Particle Subscriber callback - takes more than 30 Seconds to a minute

Hello,
I am using P2 based system with device OS 5.4.0
We are using following API to register the callback-
Particle.subscribe(DevId, Callback).

Our integration is using webhook interface to Publish and Subscribe.

We are observing that the Subscriber callback is called in the range of 500ms to more than 30+ seconds.

The questions are-
1- Is there any specific timeline for a callback to be invoked ? Is it possible to get the callback firing within few seconds 100% of the times ?
2- Any configuration we can add to ensure that the callbacks will be called within certain duration (may be 1-2 seconds) ?

regards,
Anil

If a subscribe on a P2, Photon 2, or Argon is taking more than a few seconds, it's usually related to this problem:

When these devices communicate with the Particle cloud, they do so over UDP, specially using DTLS (datagram TLS) over UDP. The reason you don't need to set up port forwarding in your router is that when a device on the LAN makes an outgoing UDP request, the router sets up a temporary port forwarding to return the response packet back to the Particle device.

Since port forwarding is a finite resource, the router will eventually remove these temporary mappings, typically after they have not been used for a period of time, typically a few minutes.

The Particle device periodically sends a packet ("keep-alive") so the router does not delete this port forwarding. The default keep-alive for Wi-Fi devices is 25 seconds. (For cellular devices, it's 23 minutes for the Particle SIM.)

If your site's router deletes the port forwarding, there is no notification to either side, so the cloud will still believe the device is online, and the device is still breathing cyan. However, any packet sent from the cloud to the device will fail, because the mapping no longer exists and the packet is discarded. This includes function, variable, subscribe, and OTA.

However, when the device sends its next keep-alive, the router will typically recreate a port mapping. If this is done within the retry interval for the subscribe, the event will go through, which is why it arrives much later than expected, but still arrives.

The first thing to try is to reduce the Particle.keepAlive() , maybe try 15 seconds and see if that makes a difference.

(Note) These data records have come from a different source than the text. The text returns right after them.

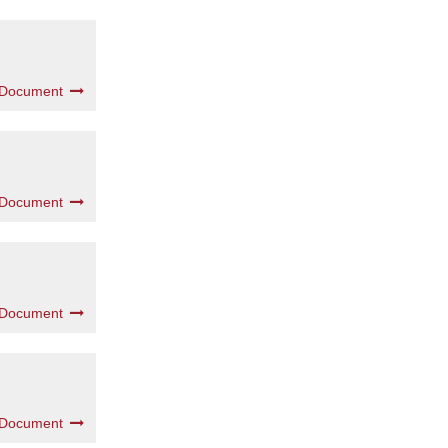
 Document
 Document
 Document
 Document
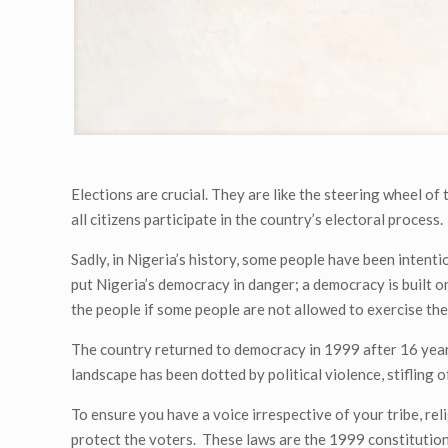
Elections are crucial. They are like the steering wheel of t
all citizens participate in the country’s electoral process.
Sadly, in Nigeria’s history, some people have been intentio
put Nigeria’s democracy in danger; a democracy is built o
the people if some people are not allowed to exercise the
The country returned to democracy in 1999 after 16 years o
landscape has been dotted by political violence, stifling o
To ensure you have a voice irrespective of your tribe, re
protect the voters. These laws are the 1999 constitution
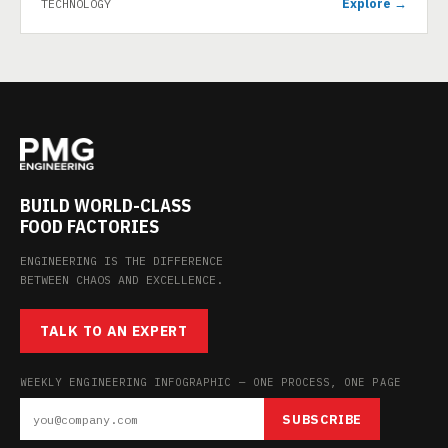
Explore →
TECHNOLOGY
BUILD WORLD-CLASS
FOOD FACTORIES
ENGINEERING IS THE DIFFERENCE
BETWEEN CHAOS AND EXCELLENCE.
TALK TO AN EXPERT
WEEKLY ENGINEERING INFOGRAPHIC — ONE PROCESS, ONE PAGE
SUBSCRIBE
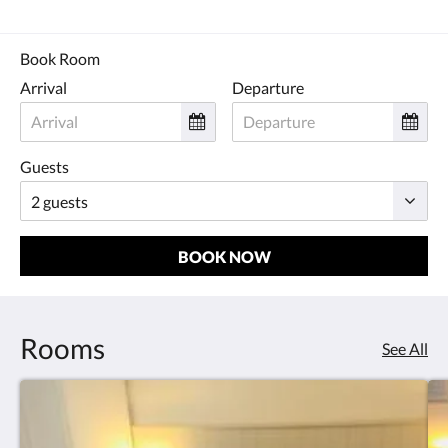
Book Room
Arrival
Departure
Guests
BOOK NOW
Rooms
See All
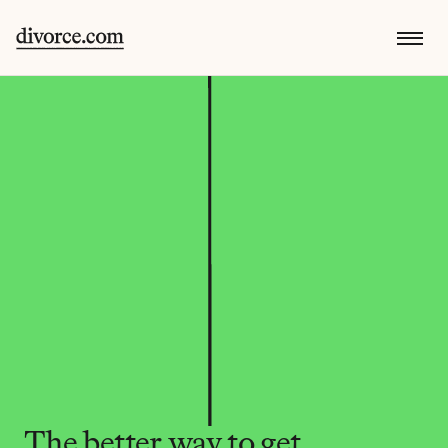
The better way to get 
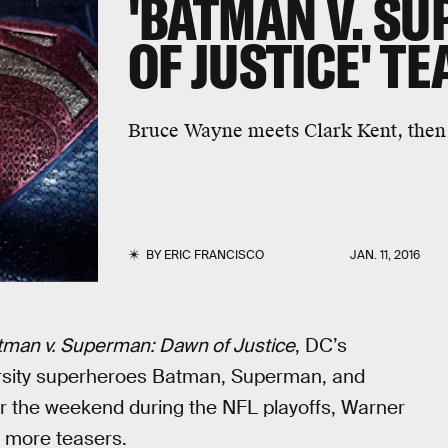
'BATMAN V. S
OF JUSTICE' T
Bruce Wayne meets Clark Kent, then t
BY
ERIC FRANCISCO
JAN. 11, 2016
tman v. Superman: Dawn of Justice
, DC’s
arsity superheroes Batman, Superman, and
 the weekend during the NFL playoffs, Warner
o more teasers.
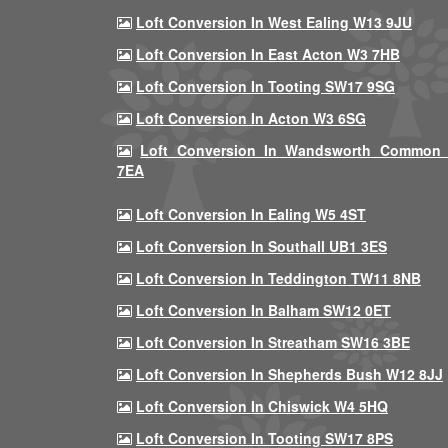
Loft Conversion In West Ealing W13 9JU
Loft Conversion In East Acton W3 7HB
Loft Conversion In Tooting SW17 9SG
Loft Conversion In Acton W3 6SG
Loft Conversion In Wandsworth Common
7EA
Loft Conversion In Ealing W5 4ST
Loft Conversion In Southall UB1 3ES
Loft Conversion In Teddington TW11 8NB
Loft Conversion In Balham SW12 0ET
Loft Conversion In Streatham SW16 3BE
Loft Conversion In Shepherds Bush W12 8JJ
Loft Conversion In Chiswick W4 5HQ
Loft Conversion In Tooting SW17 8PS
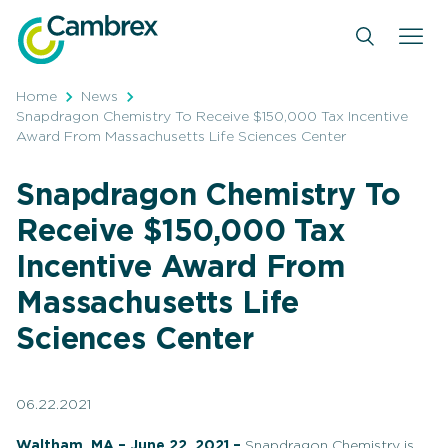
Skip
to
content
Home
News
Snapdragon Chemistry To Receive $150,000 Tax Incentive
Award From Massachusetts Life Sciences Center
Snapdragon Chemistry To
Receive $150,000 Tax
Incentive Award From
Massachusetts Life
Sciences Center
06.22.2021
Waltham, MA – June 22, 2021 –
Snapdragon Chemistry is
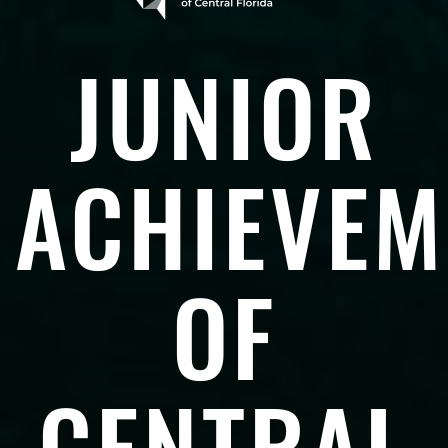
JUNIOR
ACHIEVEM
OF
CENTRAL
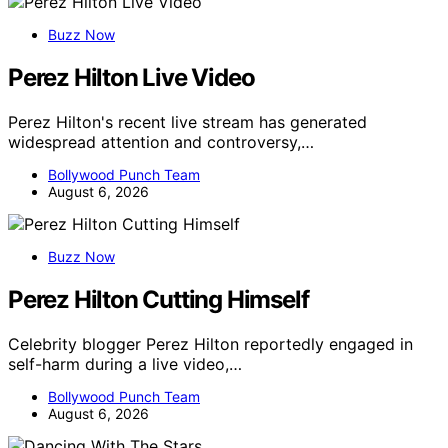
Buzz Now
Perez Hilton Live Video
Perez Hilton's recent live stream has generated
widespread attention and controversy,…
Bollywood Punch Team
August 6, 2026
Buzz Now
Perez Hilton Cutting Himself
Celebrity blogger Perez Hilton reportedly engaged in
self-harm during a live video,…
Bollywood Punch Team
August 6, 2026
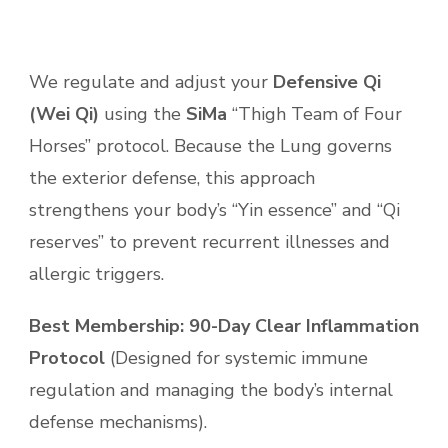
We regulate and adjust your
Defensive Qi
(Wei Qi)
using the
SiMa
“Thigh Team of Four
Horses” protocol. Because the Lung governs
the exterior defense, this approach
strengthens your body’s “Yin essence” and “Qi
reserves” to prevent recurrent illnesses and
allergic triggers.
Best Membership:
90-Day Clear Inflammation
Protocol
(Designed for systemic immune
regulation and managing the body’s internal
defense mechanisms).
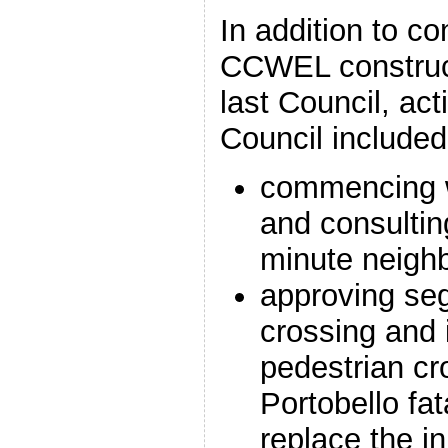
In addition to co
CCWEL construct
last Council, ac
Council included
commencing 
and consultin
minute neigh
approving se
crossing and
pedestrian cr
Portobello fata
replace the in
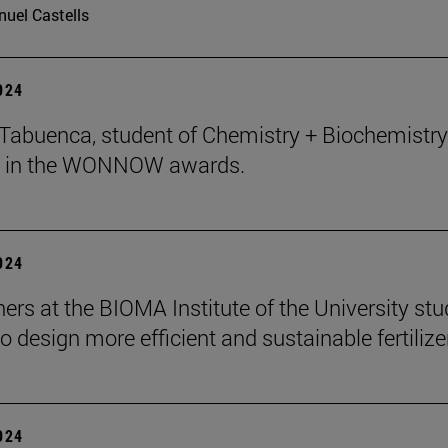
uel Castells
2024
abuenca, student of Chemistry + Biochemistry 
 in the WONNOW awards.
2024
ers at the BIOMA Institute of the University st
to design more efficient and sustainable fertilize
2024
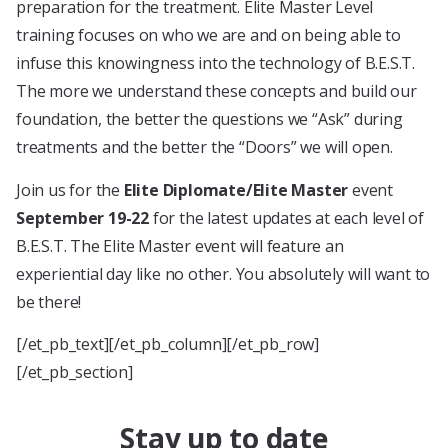
preparation for the treatment. Elite Master Level
training focuses on who we are and on being able to
infuse this knowingness into the technology of B.E.S.T.
The more we understand these concepts and build our
foundation, the better the questions we “Ask” during
treatments and the better the “Doors” we will open.
Join us for the
Elite Diplomate/Elite Master
event
September 19-22
for the latest updates at each level of
B.E.S.T. The Elite Master event will feature an
experiential day like no other. You absolutely will want to
be there!
[/et_pb_text][/et_pb_column][/et_pb_row]
[/et_pb_section]
Stay up to date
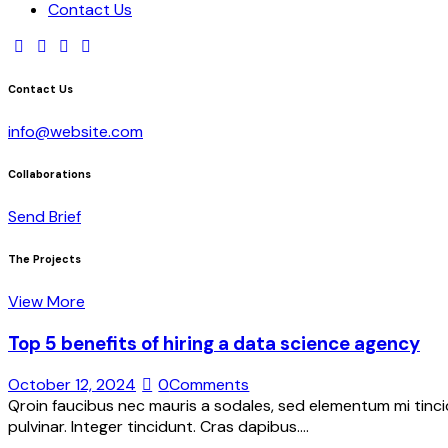
Contact Us
Contact Us
info@website.com
Collaborations
Send Brief
The Projects
View More
Top 5 benefits of hiring a data science agency
October 12, 2024
0
Comments
Qroin faucibus nec mauris a sodales, sed elementum mi tincid
pulvinar. Integer tincidunt. Cras dapibus.…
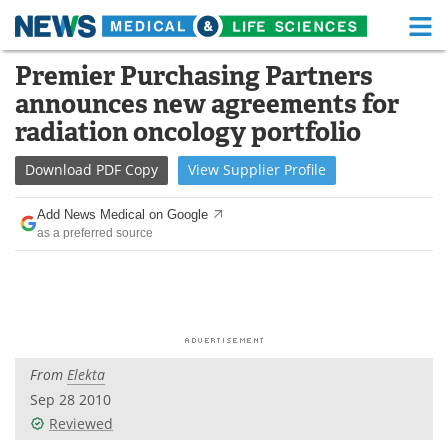
M
Skip
Premier Purchasing Partners
Medical Home
Life Sciences Home
to
announces new agreements for
content
About
Functional Food
radiation oncology portfolio
News
Health A-Z
Download
PDF Copy
View
Supplier
Profile
Drugs
Medical Devices
Add News Medical on Google
as a preferred source
Interviews
White Papers
MediKnowledge
eBooks
Posters
Podcasts
From
Elekta
Videos
Newsletters
Sep 28 2010
Reviewed
Health & Personal Care
Contact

Monitoring the logs using trace logging level may provide additional insights as well.

SerialLogHandler logHandler(LOG_LEVEL_TRACE);
1 Like

Hi Rick,

I am talking about the Webhook interface to publish the messages and getting the callbacks back to my P2 device.

I am calling the following APIs to register a callback-

Particle.subscribe(System.deviceID(), sys_id_subscriber_cb);

To publish the message to Particle, following API is called-

Particle.publish(_publish_event_type, quoted_message, TTL, PRIVATE | _ack_nack)

This publish() API triggers a callback which is registered through subscriber() API.

The problem is that this callback occasionally fires back after 20 or 30 seconds. Is there any configuration/API which can help to reduce this callback time and make it persistent below 5 seconds or so?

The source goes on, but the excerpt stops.